Blusch J H, Haltmeier M, Frech K, Sander I, Leib-Mösch C, Brack-Werner R, Werner T
GSF-National Research Center for Environment and Health, Institute of Mammalian Genetics, Neuherberg, Germany.
Genomics. 1997 Jul 1;43(1):52-61. doi: 10.1006/geno.1997.4790.

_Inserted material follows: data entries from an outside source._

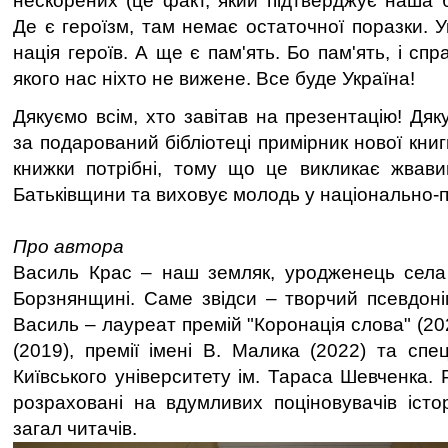
нескорених (це факт, який підтверджує наша ба
Де є героїзм, там немає остаточної поразки. У
нація героїв. А ще є пам'ять. Бо пам'ять, і спра
якого нас ніхто не вижене. Все буде Україна!
Дякуємо всім, хто завітав на презентацію! Дя
за подарований бібліотеці примірник нової книг
книжки потрібні, тому що це викликає жвавий
Батьківщини та виховує молодь у національно-п
Про автора
Василь Крас – наш земляк, уродженець села
Борзнянщині. Саме звідси – творчий псевдон
Василь – лауреат премій "Коронація слова" (20
(2019), премії імені В. Малика (2022) та спец
Київського університету ім. Тараса Шевченка.
розраховані на вдумливих поціновувачів істор
загал читачів.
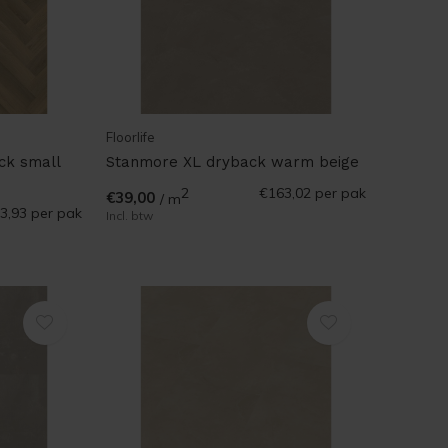
Floorlife
ck small
Stanmore XL dryback warm beige
2
€163,02
per pak
€39,00
/ m
3,93
per pak
Incl. btw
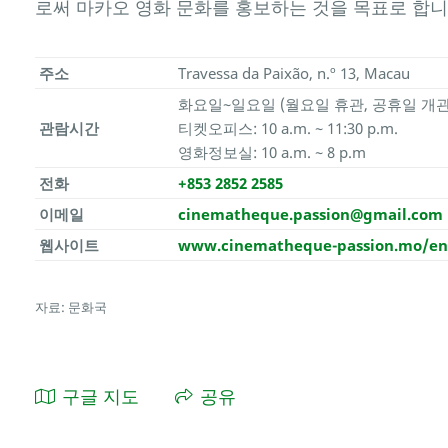
로써 마카오 영화 문화를 홍보하는 것을 목표로 합니
주소
Travessa da Paixão, n.º 13, Macau
화요일~일요일 (월요일 휴관, 공휴일 개관
관람시간
티켓오피스: 10 a.m. ~ 11:30 p.m.
영화정보실: 10 a.m. ~ 8 p.m
전화
+853 2852 2585
이메일
cinematheque.passion@gmail.com
웹사이트
www.cinematheque-passion.mo/e
자료: 문화국
구글 지도
공유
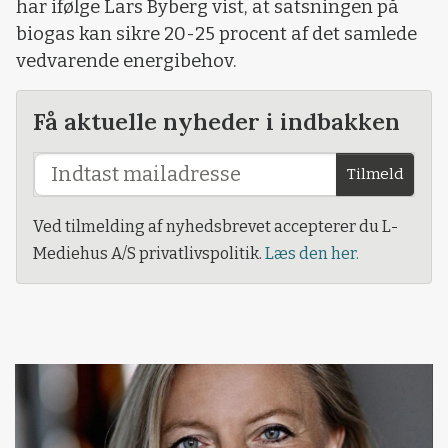
har ifølge Lars Byberg vist, at satsningen på
biogas kan sikre 20-25 procent af det samlede
vedvarende energibehov.
Få aktuelle nyheder i indbakken
Tilmeld
Ved tilmelding af nyhedsbrevet accepterer du L-
Mediehus A/S privatlivspolitik.
Læs den her.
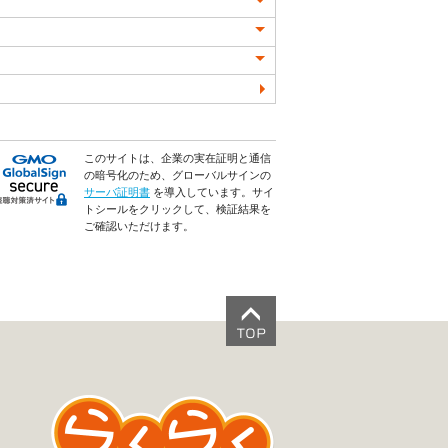
このサイトは、企業の実在証明と通信
の暗号化のため、グローバルサインの
サーバ証明書
を導入しています。サイ
トシールをクリックして、検証結果を
ご確認いただけます。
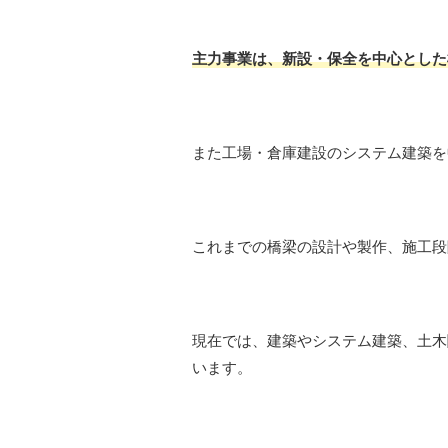
主力事業は、新設・保全を中心とした
また工場・倉庫建設のシステム建築を
これまでの橋梁の設計や製作、施工段
現在では、建築やシステム建築、土木
います。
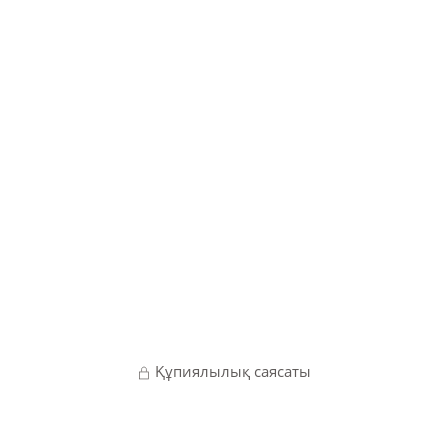
Құпиялылық саясаты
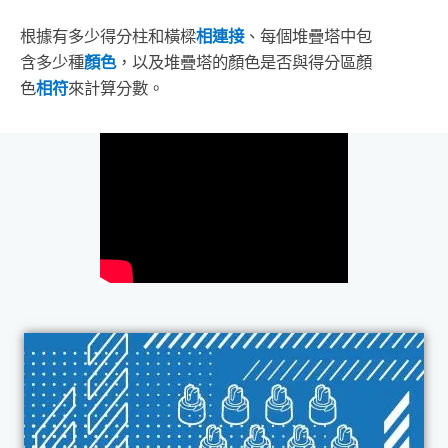
根據有多少得分柱和橫樑
相連接
、每個堆疊塔中包
含多少種
顏色
，以及堆疊塔的顏色是否與得分區顏
色
相符
來計算分數。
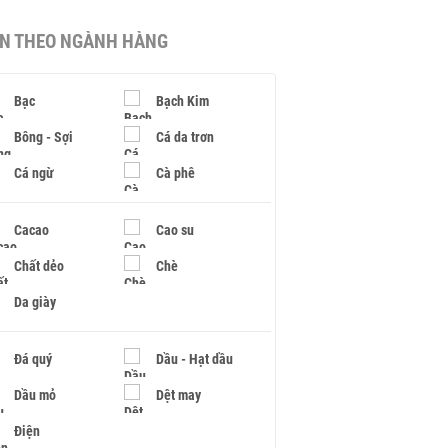
IN THEO NGÀNH HÀNG
Bạc
Bạch Kim
Bông - Sợi
Cá da trơn
Cá ngừ
Cà phê
Cacao
Cao su
Chất dẻo
Chè
Da giày
Đá quý
Dầu - Hạt dầu
Dầu mỏ
Dệt may
Điện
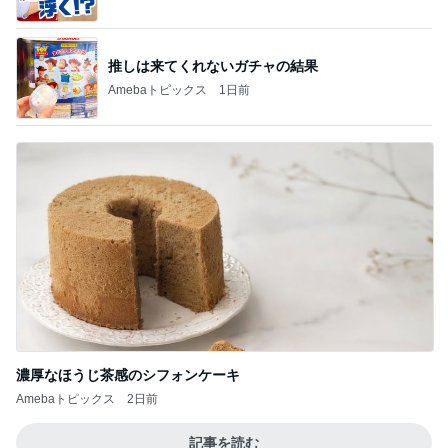
1
2
3
4
5
BEYOOOOO
島倉りか
ゆうこりん
MOMIママ
石 安伊
NDS
芸能人・有名人ブログ TOPへ
神がかってる掃除機
Amebaトピックス
23時間前
頂いた甘じょっぱくて大好きなお土産
Amebaトピックス
1日前
僕の会社が迎えた8歳の誕生日
Amebaトピックス
1日前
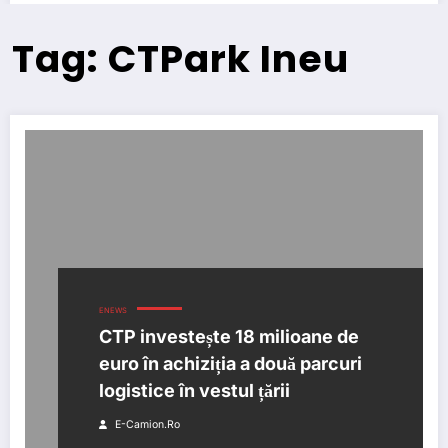
Tag: CTPark Ineu
ENEWS
CTP investește 18 milioane de
euro în achiziția a două parcuri
logistice în vestul țării
E-Camion.ro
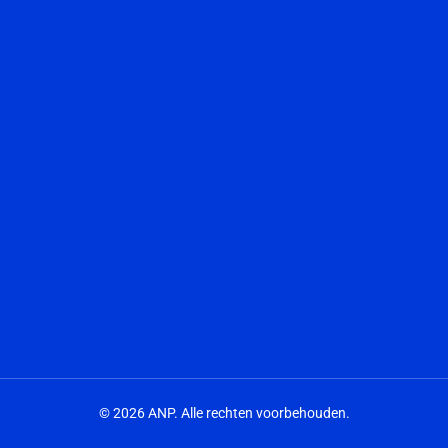
© 2026 ANP. Alle rechten voorbehouden.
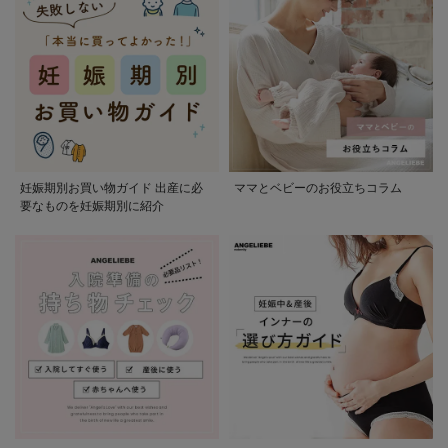
妊娠期別お買い物ガイド 出産に必
ママとベビーのお役立ちコラム
要なものを妊娠期別に紹介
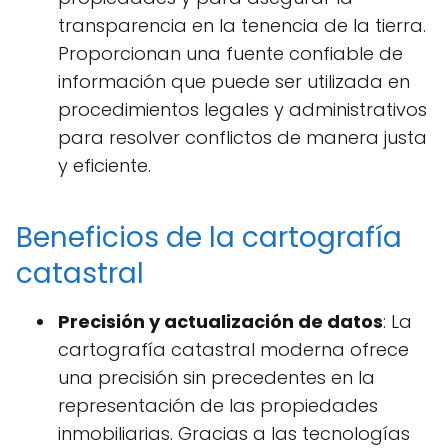
transparencia en la tenencia de la tierra.
Proporcionan una fuente confiable de
información que puede ser utilizada en
procedimientos legales y administrativos
para resolver conflictos de manera justa
y eficiente.
Beneficios de la cartografía
catastral
Precisión y actualización de datos
: La
cartografía catastral moderna ofrece
una precisión sin precedentes en la
representación de las propiedades
inmobiliarias. Gracias a las tecnologías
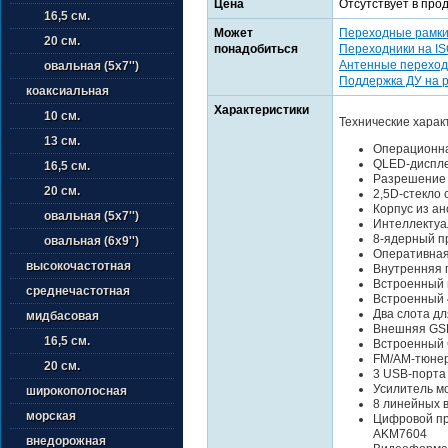
Цена
Отсутствует в про
16,5 см.
Может
Переходные рамк
20 см.
понадобиться
Переходники на I
Антенные переход
овальная (5х7'')
Поддержка ДУ на 
коаксиальная
Характеристики
10 см.
Технические харак
13 см.
Операционна
QLED-диспле
16,5 см.
Разрешение 
20 см.
2,5D-стекло
Корпус из а
овальная (5х7'')
Интеллектуа
8-ядерный пр
овальная (6х9'')
Оперативная
высокочастотная
Внутренняя 
Встроенный 
среднечастотная
Встроенный 
Два слота дл
мидбасовая
Внешняя GSM
16,5 см.
Встроенный 
FM/AM-тюне
20 см.
3 USB-порта
Усилитель мо
широкополосная
8 линейных 
морская
Цифровой пр
AKM7604
внедорожная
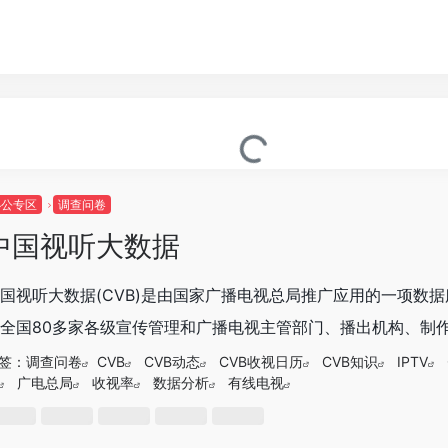
办公专区
调查问卷
中国视听大数据
中国视听大数据(CVB)‌是由国家广播电视总局推广应用的一项
全国80多家各级宣传管理和广播电视主管部门、播出机构、制作机
签：
调查问卷
CVB
CVB动态
CVB收视日历
CVB知识
IPTV
广电总局
收视率
数据分析
有线电视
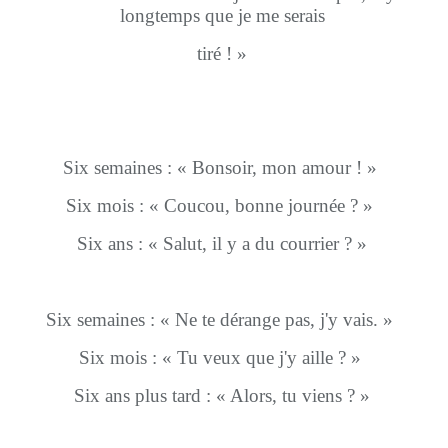
longtemps que je me serais
tiré ! »
Six semaines : « Bonsoir, mon amour ! »
Six mois : « Coucou, bonne journée ? »
Six ans : « Salut, il y a du courrier ? »
Six semaines : « Ne te dérange pas, j'y vais. »
Six mois : « Tu veux que j'y aille ? »
Six ans plus tard : « Alors, tu viens ? »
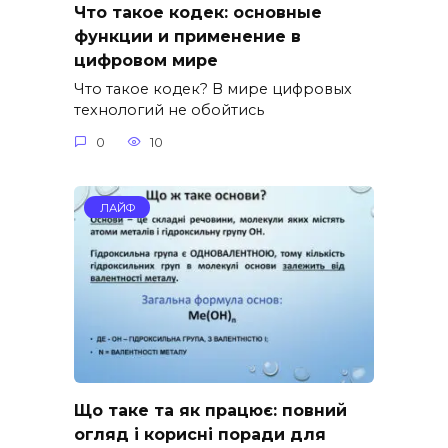
Что такое кодек: основные
функции и применение в
цифровом мире
Что такое кодек? В мире цифровых
технологий не обойтись
0
10
ЛАЙФ
Що таке та як працює: повний
огляд і корисні поради для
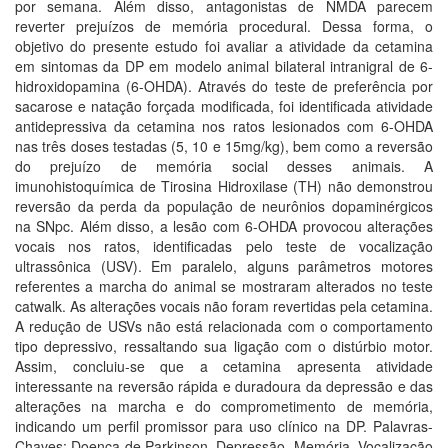
por semana. Além disso, antagonistas de NMDA parecem
reverter prejuízos de memória procedural. Dessa forma, o
objetivo do presente estudo foi avaliar a atividade da cetamina
em sintomas da DP em modelo animal bilateral intranigral de 6-
hidroxidopamina (6-OHDA). Através do teste de preferência por
sacarose e natação forçada modificada, foi identificada atividade
antidepressiva da cetamina nos ratos lesionados com 6-OHDA
nas três doses testadas (5, 10 e 15mg/kg), bem como a reversão
do prejuízo de memória social desses animais. A
imunohistoquímica de Tirosina Hidroxilase (TH) não demonstrou
reversão da perda da população de neurônios dopaminérgicos
na SNpc. Além disso, a lesão com 6-OHDA provocou alterações
vocais nos ratos, identificadas pelo teste de vocalização
ultrassônica (USV). Em paralelo, alguns parâmetros motores
referentes a marcha do animal se mostraram alterados no teste
catwalk. As alterações vocais não foram revertidas pela cetamina.
A redução de USVs não está relacionada com o comportamento
tipo depressivo, ressaltando sua ligação com o distúrbio motor.
Assim, concluiu-se que a cetamina apresenta atividade
interessante na reversão rápida e duradoura da depressão e das
alterações na marcha e do comprometimento de memória,
indicando um perfil promissor para uso clínico na DP. Palavras-
Chaves: Doença de Parkinson, Depressão, Memória, Vocalização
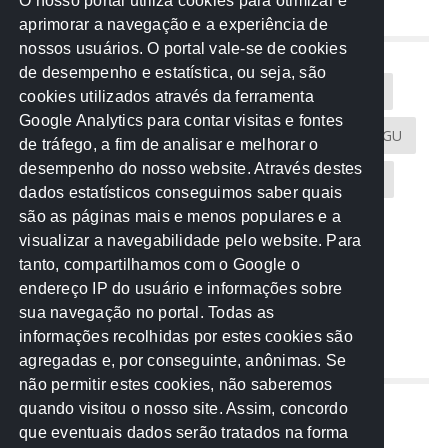
O nosso portal utiliza cookies para otimizar e
aprimorar a navegação e a experiência de
NUVEM DE TAGS
nossos usuários. O portal vale-se de cookies
de desempenho e estatística, ou seja, são
Acontece na Rede
AGU
AMM
Artigos
cookies utilizados através da ferramenta
Google Analytics para contar visitas e fontes
Atricon
Audicom
CAU-MT
CGE
CGU
de tráfego, a fim de analisar e melhorar o
desempenho do nosso website. Através destes
CREA-MT
Eventos
MPC-MT
MPE-MT
dados estatísticos conseguimos saber quais
são as páginas mais e menos populares e a
MPF
Notícias
PF
PGE-MT
PGR
visualizar a navegabilidade pelo website. Para
tanto, compartilhamos com o Google o
Receita Federal
Sem categoria
Senado
endereço IP do usuário e informações sobre
TCE-MT
TCU
TRE
sua navegação no portal. Todas as
informações recolhidas por estes cookies são
agregadas e, por conseguinte, anônimas. Se
REDE NOS ESTADOS
não permitir estes cookies, não saberemos
quando visitou o nosso site. Assim, concordo
Mato Grosso do Sul
que eventuais dados serão tratados na forma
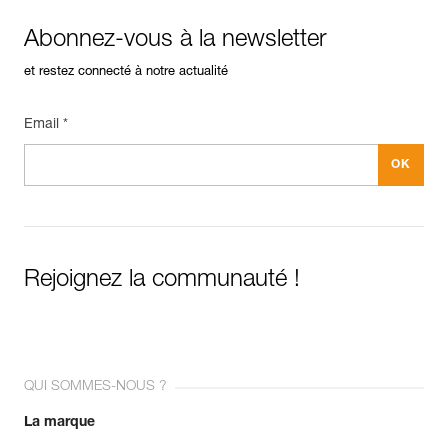
Abonnez-vous à la newsletter
et restez connecté à notre actualité
Email *
Rejoignez la communauté !
QUI SOMMES-NOUS ?
La marque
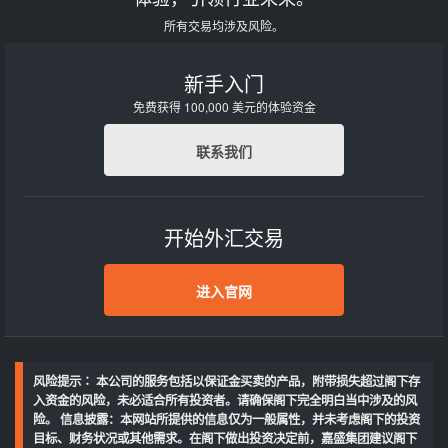
所有交易均涉及风险。
新手入门
免费获得 100,000 美元的体验资金
联系我们
开始外汇交易
进入官网
风险提示∶ 本公司的服务包括以保证金买卖的产品，附带损失超过阁下存
入资金的风险，未必适合所有投资者。请确保阁下完全明白当中涉及的风
险。 信息披露：本网站所提供的信息仅为一般属性，并未考虑阁下的投资
目标、财务状况或其他需求。在阁下做出投资决定前，嘉盛集团建议阁下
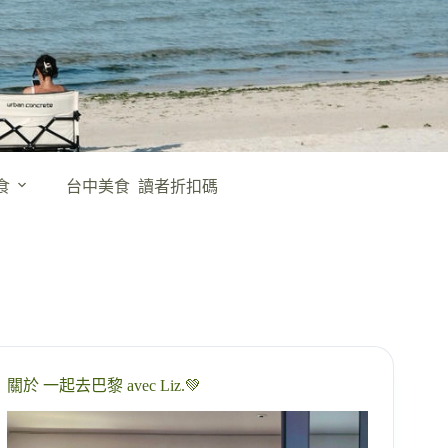
食
台中美食
讀者折扣碼
關於 一起去巴黎 avec Liz.💚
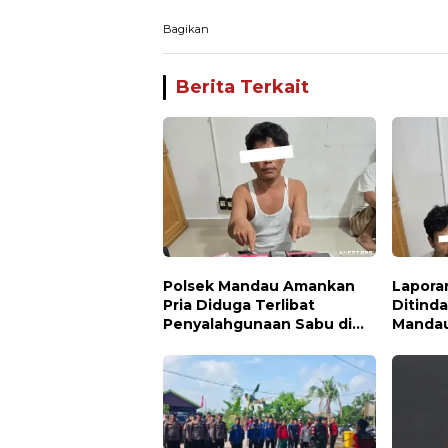
Bagikan
Berita Terkait
Polsek Mandau Amankan
Lapora
Pria Diduga Terlibat
Ditinda
Penyalahgunaan Sabu di
Manda
Bumbung
Terdug
Paket 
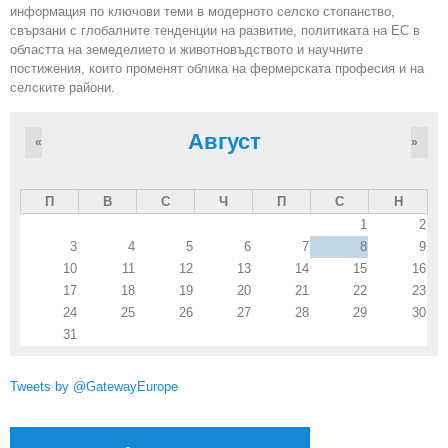
информация по ключови теми в модерното селско стопанство,
свързани с глобалните тенденции на развитие, политиката на ЕС в
областта на земеделието и животновъдството и научните
постижения, които променят облика на фермерската професия и на
селските райони.
Август
«
»
П
В
С
Ч
П
С
Н
1
2
3
4
5
6
7
8
9
10
11
12
13
14
15
16
17
18
19
20
21
22
23
24
25
26
27
28
29
30
31
Tweets by @GatewayEurope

The current genome sequencing projects reveal megabases of unknown genomic sequences. About 1% of these sequences can be expected to be of retroviral origin. These are often severely deleted or mutated. Therefore, identification of the retroviral origin of these sequences can be very difficult due to the absence of convincing overall sequence similarity. There are also many copies of solo-LTRs (long terminal repeats) distributed throughout genomic sequences. LTR and envelope sequences in general are among the most divergent parts of the retroviral genome and thus especially hard to detect in mutated endogenous sequences. We took advantage of the fact that these retroviral sections contain short highly conserved sequence regions providing retroviral hallmarks even after loss of overall similarity. We defined several sequence elements and peptide motifs within LTR and Env sequences and used these elements to construct models for LTRs and Env proteins of mammalian C-type retroviruses. We then used this strategy to identify successfully the hitherto missing LTRs and an env-like region in the S71 human retroviral sequence. Our approach provides a new strategy for identifying remotely related retroviral sequences in genomic DNA (especially human DNA), of potential significance for the interpretation of genomic sequences obtained from the current large-scale sequencing projects.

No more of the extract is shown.